Asus Eee: forward to the past for graphic design on the Web?

Well, it’s not the world per se that’s getting smaller. The Web is another story, because of developments in the ultra-mobile PC space — and I strongly believe that these developments will have far-reaching consequences for best practices of graphic design on the Web, if they take hold in the marketplace.

Think small

Almost two years ago, I tore open a box with a buy.com shipping label and removed my brand-new subnotebook computer, which since then has earned a lot of oohs and aahs — it’s obviously not a Macintosh of any description, and it was somewhat underpowered even when I bought it (1GHz Celeron M CPU, 512MB RAM, 60GB HDD, XP Home), but it’s still a piece of work. I’m a Web guy. I don’t need tons of juice to get my job done.

More to the point, I’ve spent my entire adult life living the car-less lifestyle, so a rig that I could easily carry and shoehorn into small-ish public spaces was (and is) a wonderful thing to own.

Now that it’s been two years, I’ve started looking casually for a replacement… which means that I’ve noticed the announcement of the Asus Eee and its appliance-ish cousins that are already on the market.

I may well buy one, even if I need to get a portable disk drive too; $400 is a hard price to beat for a widget that can support everything I need except graphics, and my professional development is definitely taking a sharp turn toward the programming end of things.

Don’t misunderstand me — the Eee is a 1.5G product at best, and it’s a matter of time before OEM’s concede that keyboards are both necessary and constrained by a hard lower bound on size. Kids and petite women can get mileage from machines like the Eee, and so can folks like me who are smallish-handed and know how to type.
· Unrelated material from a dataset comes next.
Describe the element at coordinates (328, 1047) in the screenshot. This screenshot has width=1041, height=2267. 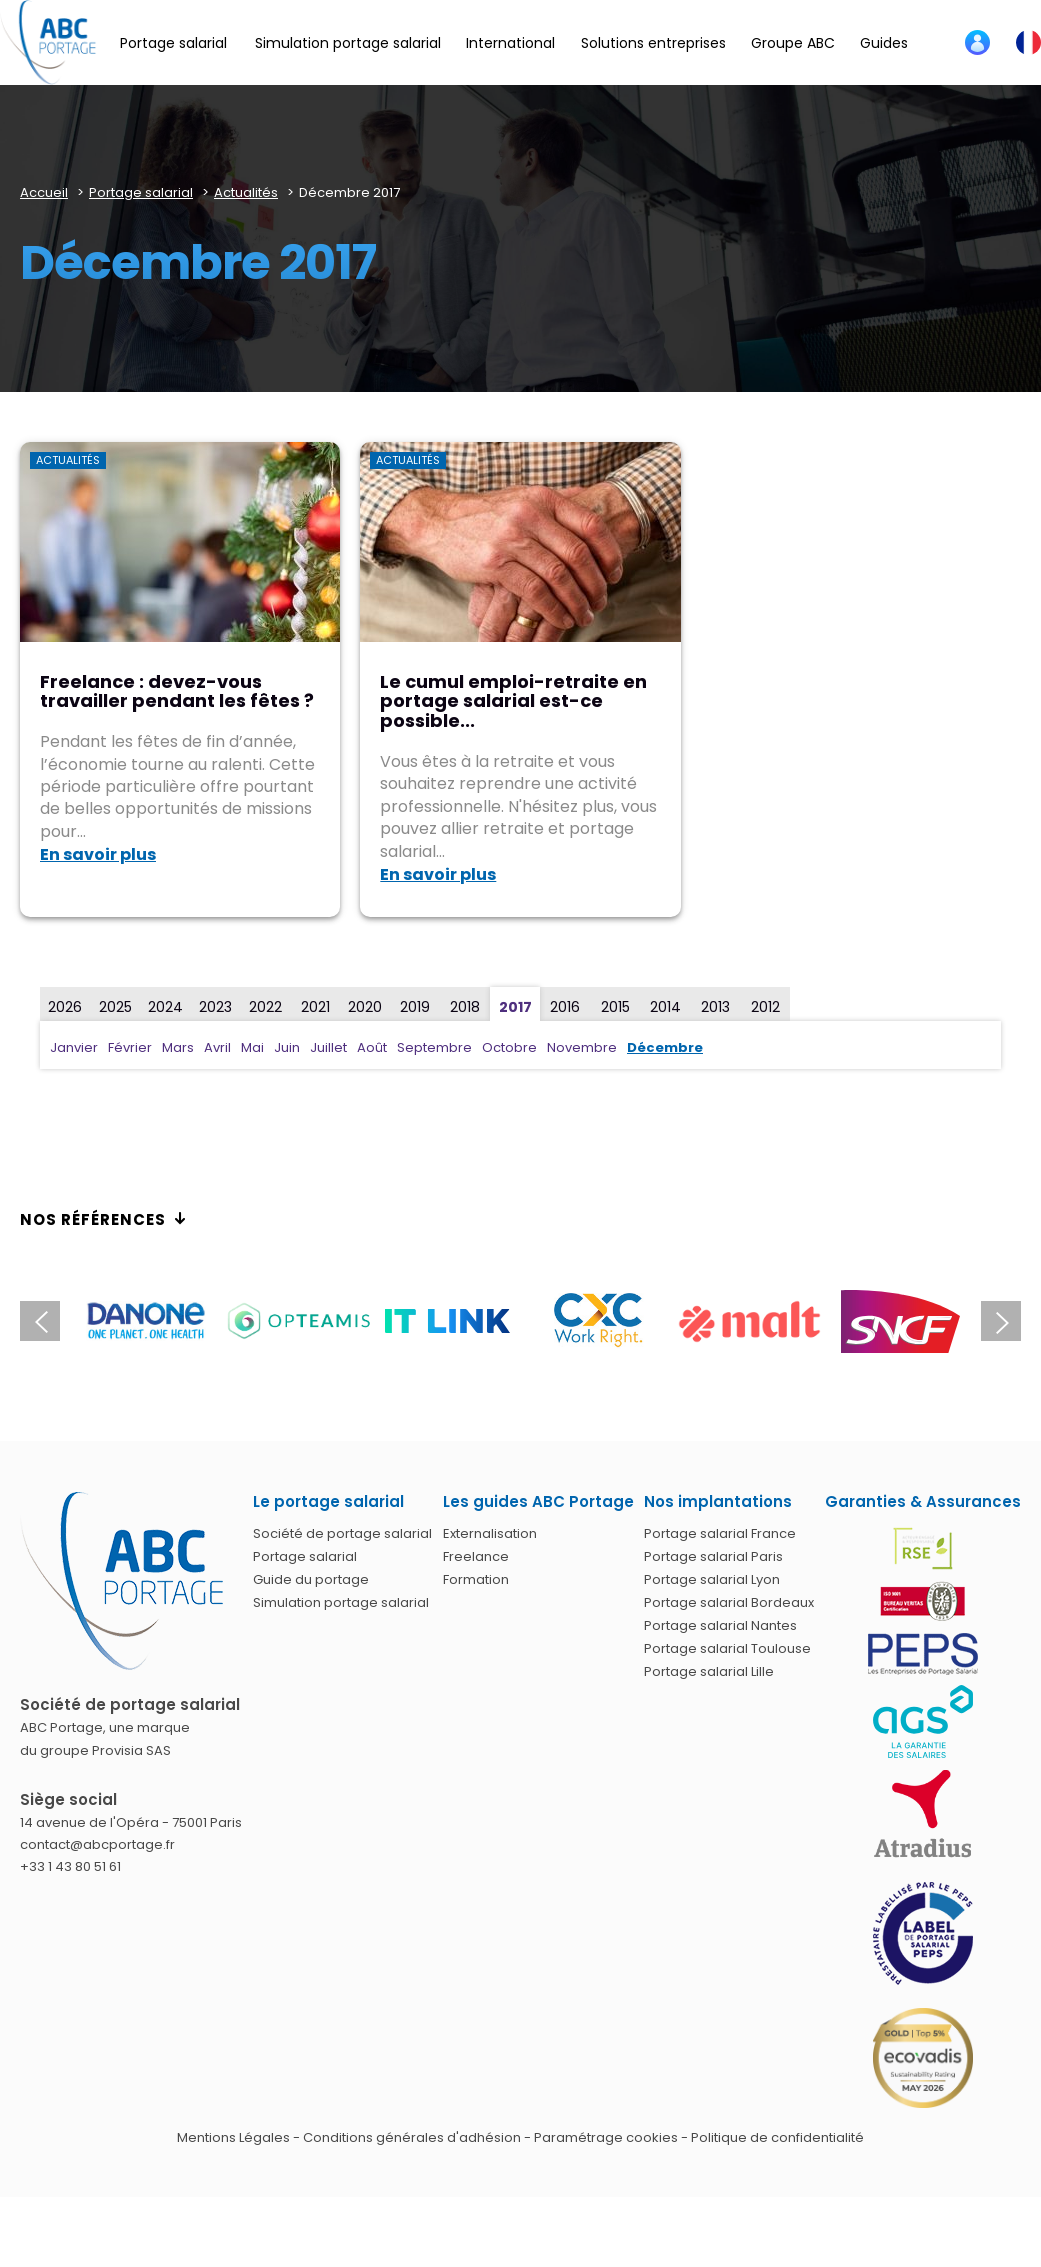 I see `Juillet` at that location.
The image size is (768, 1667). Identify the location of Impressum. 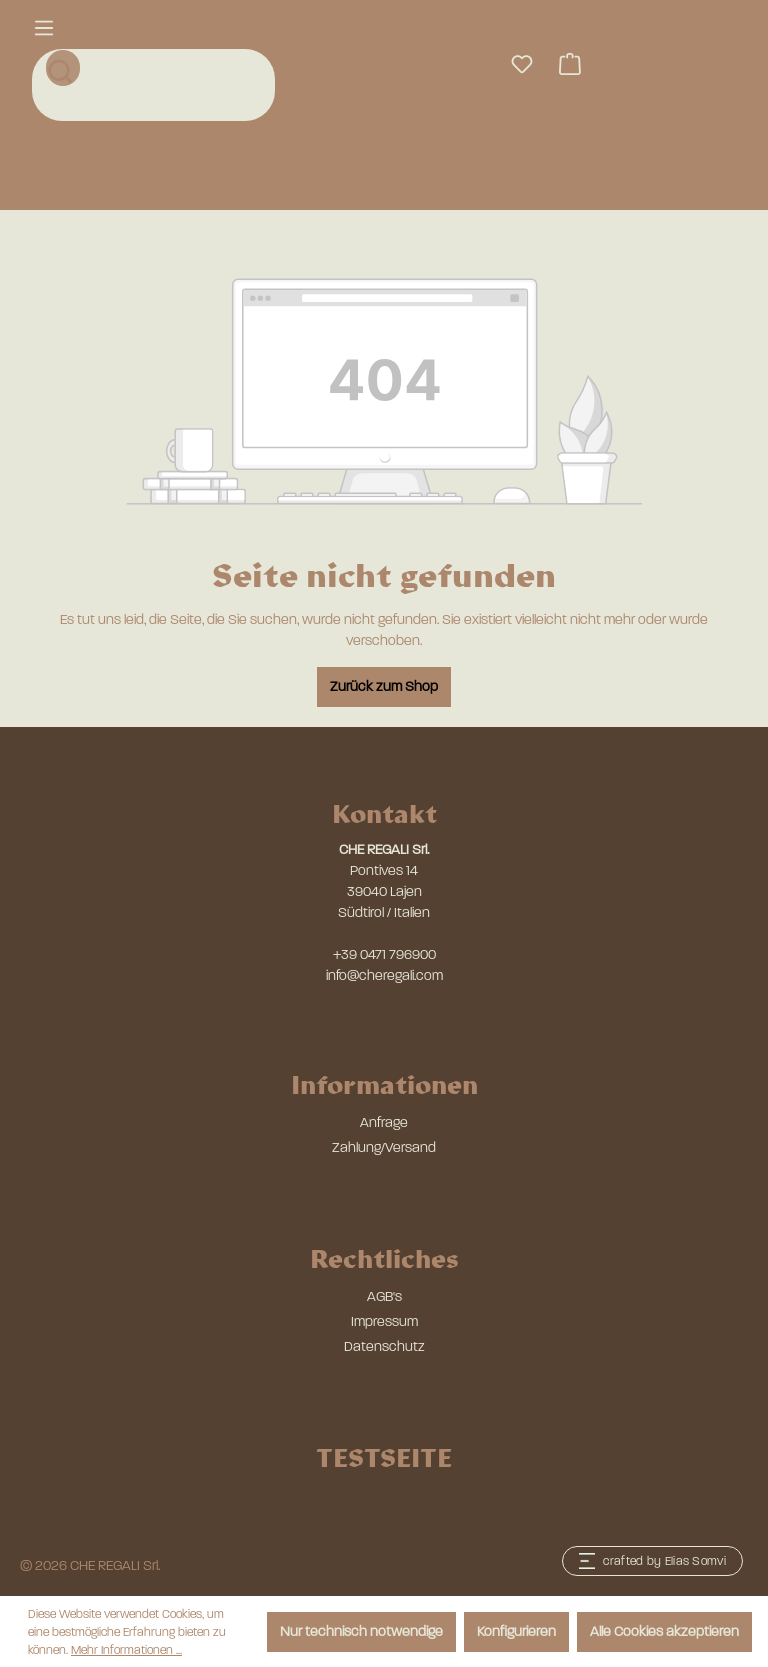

As for bigger guys¹, or power users who are tethered to ergonomic keyboards², fuhgeddaboutit… and if you rave on stylus interfaces, expect me to guffaw in your general direction.

My point is that people want small and affordable machines that they can actually use, and I strongly believe that eventually the 7" display, or something close to it, will gain share in the user population.

Necessity is the mother of invention ’n allathat. Touchscreens will improve, or someone will come up with a more-usable yet adequately-simple keyboard design that will fit into that form factor.

If I’m right, that means that the march to 1024w layouts will falter. Ponder that.

Footnotes

¹My best friend in town stands 6'4" and weighs 240#. He runs in terror from the prospect of borrowing my notebook.

²…But I can’t stand ’em. I do not need some smartypants industrial designer telling me how to use my hands; as a sinistral, I have my own way of doing things. I also have a ton of acquaintances who swear by ergos.